TASK INSTRUCTIONS:
Starting with the first line below, extract each line through the one that contains "Réunionnais, près d'un", inclusive, excluding pictures.

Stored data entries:
╔══
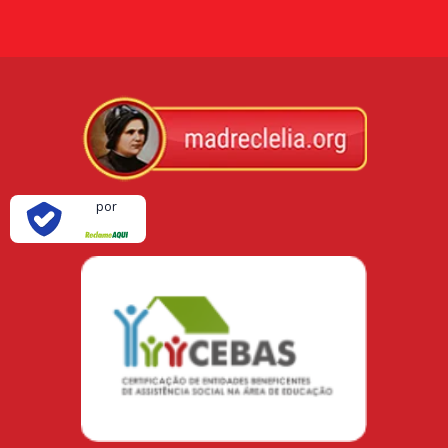
Verificada
por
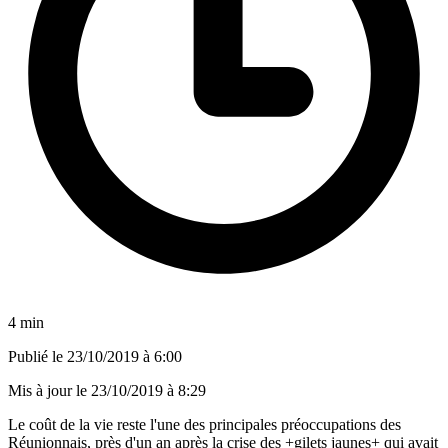
4 min
Publié le
23/10/2019 à 6:00
Mis à jour le
23/10/2019 à 8:29
Le coût de la vie reste l'une des principales préoccupations des
Réunionnais, près d'un an après la crise des +gilets jaunes+ qui avait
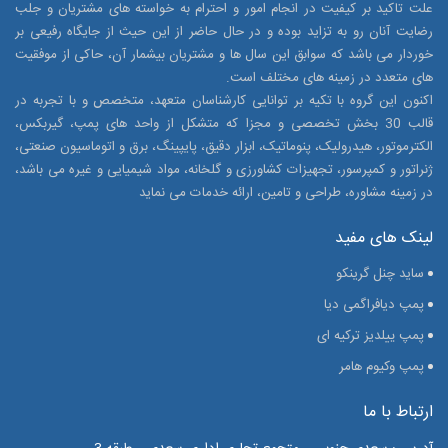
علت تاکید بر کیفیت در انجام امور و احترام به خواسته های مشتریان و جلب
رضایت آنان رو به تزاید بوده و در حال حاضر از این حیث از جایگاه رفیعی بر
خوردار می باشد که سوابق این سال ها و مشتریان بیشمار آن، حاکی از موفقیت
های متعدد در زمینه های مختلف است.
اکنون این گروه با تکیه بر توانایی کارشناسان متعهد، متخصص و با تجربه در
قالب 30 بخش تخصصی و مجزا که متشکل از واحد های پمپ، گیربکس،
الکترموتور، هیدرولیک، پنوماتیک، ابزار دقیق، پایپینگ، برق و اتوماسیون صنعتی،
ژنراتور و کمپرسور، تجهیزات کشاورزی و گلخانه، مواد شیمیایی و غیره می باشد،
در زمینه مشاوره، طراحی و تامین، ارائه خدمات می نماید
لینک های مفید
ساید چنل گرینک
و
پمپ دیافراگمی دیا
پمپ ییلدیز ترکیه ای
پمپ وکیوم هامر
ارتباط با ما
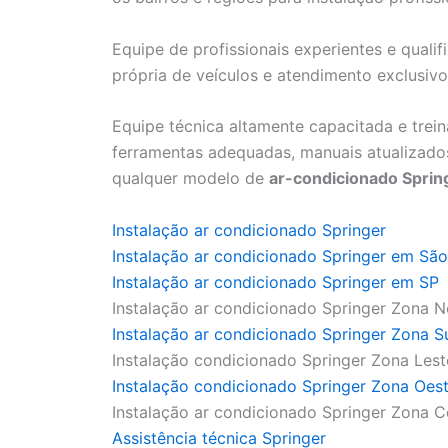
Equipe de profissionais experientes e qualif
própria de veículos e atendimento exclusiv
Equipe técnica altamente capacitada e trei
ferramentas adequadas, manuais atualizados
qualquer modelo de
ar-condicionado Sprin
Instalação ar condicionado Springer
Instalação ar condicionado Springer em São
Instalação ar condicionado Springer em SP
Instalação ar condicionado Springer Zona N
Instalação ar condicionado Springer Zona S
Instalação condicionado Springer Zona Lest
Instalação condicionado Springer Zona Oes
Instalação ar condicionado Springer Zona C
Assistência técnica Springer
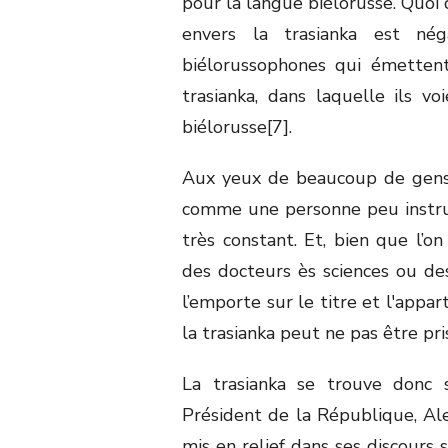
pour la langue biélorusse. Quoi qu
envers la trasianka est nég
biélorussophones qui émetten
trasianka, dans laquelle ils v
biélorusse[7].
Aux yeux de beaucoup de gens, 
comme une personne peu instruit
très constant. Et, bien que l’o
des docteurs ès sciences ou de
l’emporte sur le titre et l'appa
la trasianka peut ne pas être pri
La trasianka se trouve donc so
Président de la République, Al
mis en relief dans ses discours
╚══
WRITTEN SOLUTION:
Verificada
por
4 min
Publié le
23/10/2019 à 6:00
Mis à jour le
23/10/2019 à 8:29
Le coût de la vie reste l'une des principales préoccupations des
Réunionnais, près d'un an après la crise des +gilets jaunes+ qui avait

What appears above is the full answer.